Was caught in traffic today behind a Jag with an “Honorary Consul” license plate.

If actual diplomatic plates are issued by State Dept. instruction, would they include this “Honorary Consul” business ? If so, what is it, and would it get the same privileges ?

If not, do states have the authority to issue such things, and with how much privilege attached ? Can a state just provide some dignitary - or their vehicle - with some kind of traffic law privilege ?

Here’s a site with some interesting information:




Thanks, monty; I read through 'em, but they don’t cover the “Honorary Consul” issue, which [not being listed in the first site] doesn’t appear to be US State Dept. sanctioned.

Honorary consul plates are issued by the state not the state department. They provide prestige.

It’s a funny position and you will find considerable disinformation on the web due to the ability to purchase the title from some countries.

I work for a man who used to be an Honorary Consul. The H.C. plate is issued by the state and doesn’t really carry any special privileges at all: you don’t get out of parking tickets, you can’t park in handicapped or otherwise reserved spaces, you can’t speed, etc. In my state (MA), anyway, the main advantage is that the cost of the plate is much less than a regular plate; and it is possible that cops/meter maids might let things slide for which they would ticket a regular person, but they are not under any obligation to do so.
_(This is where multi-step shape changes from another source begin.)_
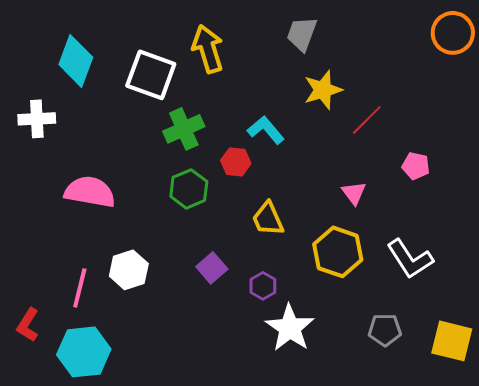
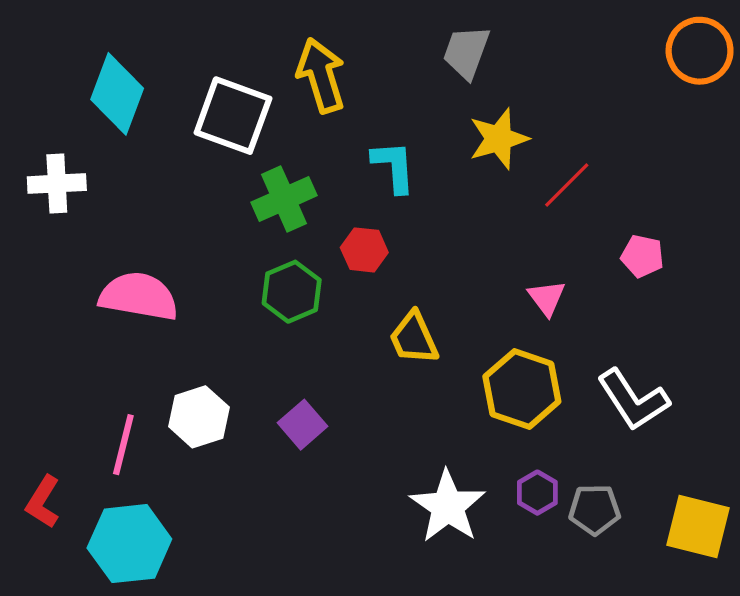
cyan L-shape: (266, 130) -> (394, 167), moved, turned 36
purple square: (212, 268) -> (302, 425), moved
purple hexagon: (263, 286) -> (537, 493), moved

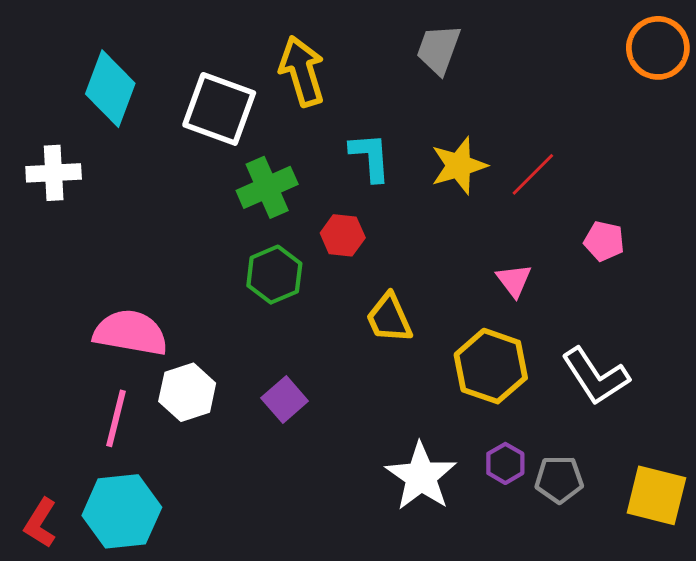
yellow star: (499, 139) -> (459, 166), moved
pink semicircle: (139, 296) -> (131, 333), moved
red L-shape: (43, 502) -> (40, 523), moved

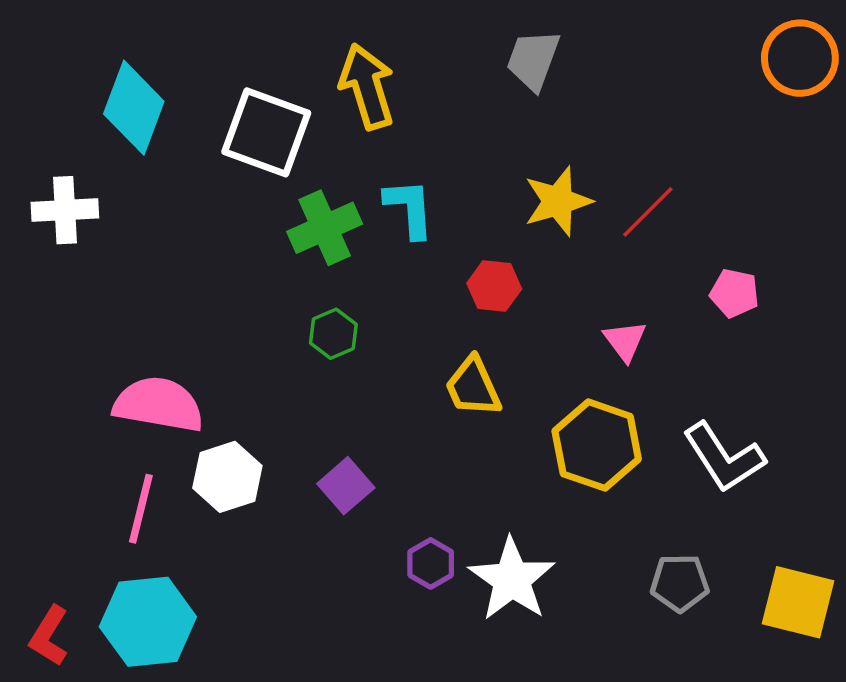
cyan L-shape: (370, 157) -> (409, 208), moved
red hexagon: (343, 235) -> (494, 286), moved
green hexagon: (274, 275) -> (333, 334), size x0.7
purple hexagon: (505, 463) -> (431, 563), moved

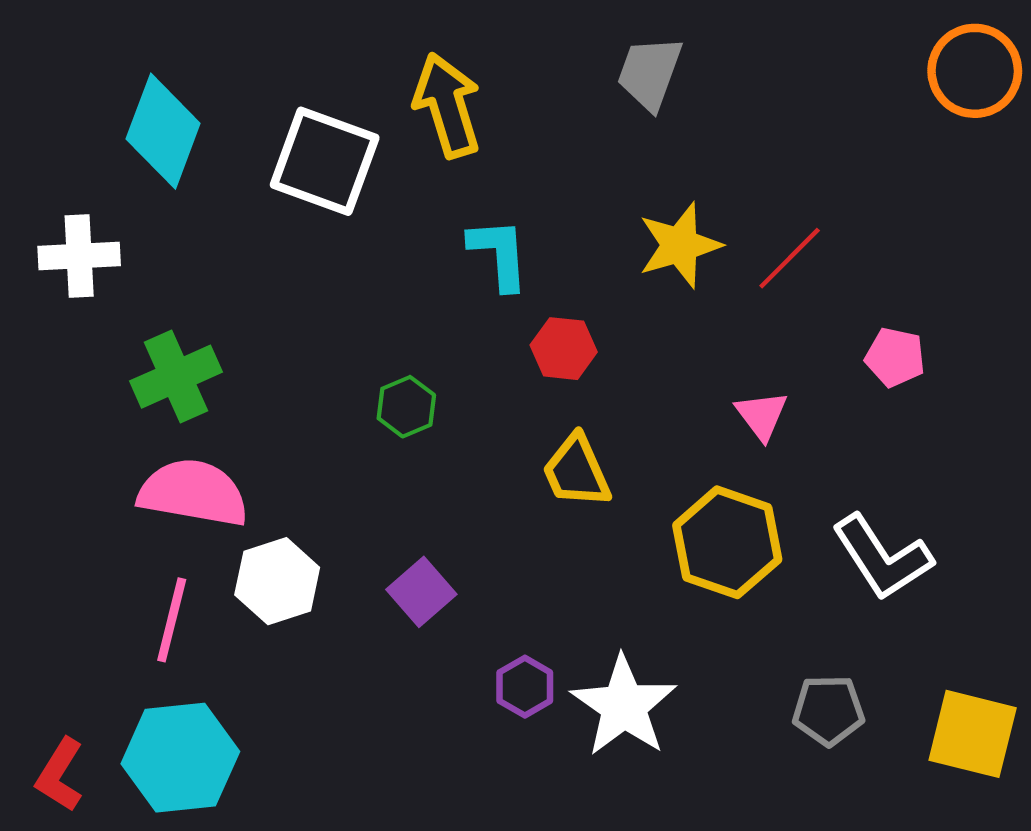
green cross: (325, 228) -> (176, 377), moved
red hexagon: (494, 286) -> (564, 349), moved

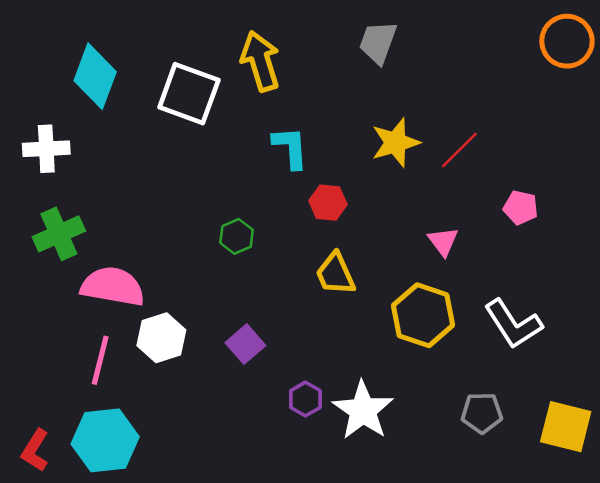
green cross: (176, 377) -> (59, 234), moved

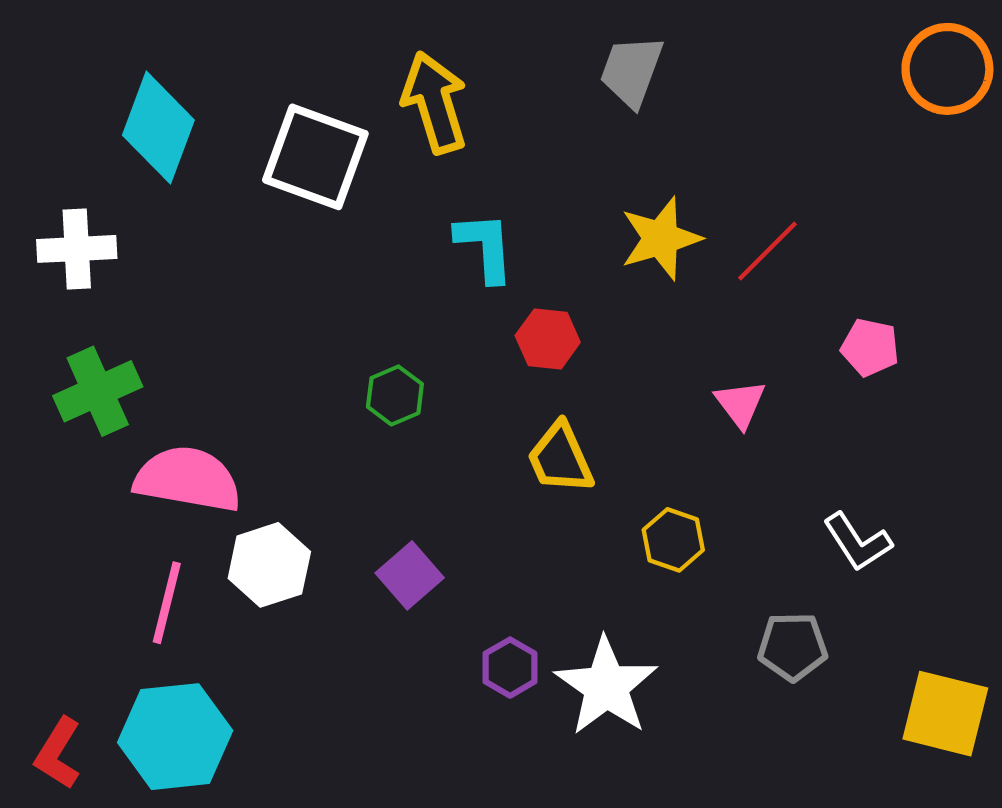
yellow hexagon: (423, 315) -> (673, 540), moved, size x0.6
white L-shape: (513, 324) -> (857, 542), size x0.7
gray pentagon: (482, 413) -> (793, 647), moved

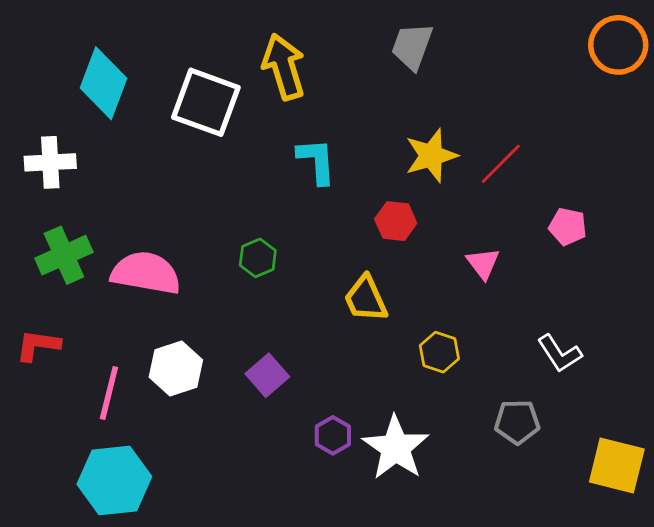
red hexagon: (548, 339) -> (396, 221), moved
pink semicircle: (188, 479) -> (146, 273), moved
red L-shape: (58, 753) -> (38, 345), moved, turned 66

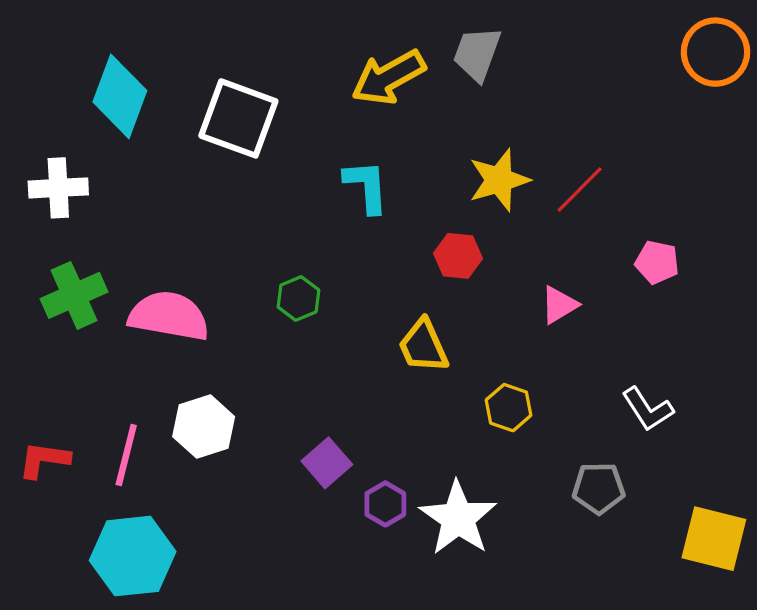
yellow arrow: (284, 67) -> (388, 77), moved, turned -102
pink triangle: (483, 263) -> (559, 305), turned 36
red L-shape: (38, 345) -> (44, 460), moved
purple square: (267, 375) -> (327, 463), moved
The office of Honorary Consul is just that - an honorary position - and doesn’t carry any diplomatic benefits. Most H.C.s are business people who are granted the title in exchange for providing office space, funding, staffing, etc., for a Consulate branch office, where people can register births & marriages, apply for visas, have documents translated, etc. They are not the same type of office as the main Consulate that deals directly with the government of the home country.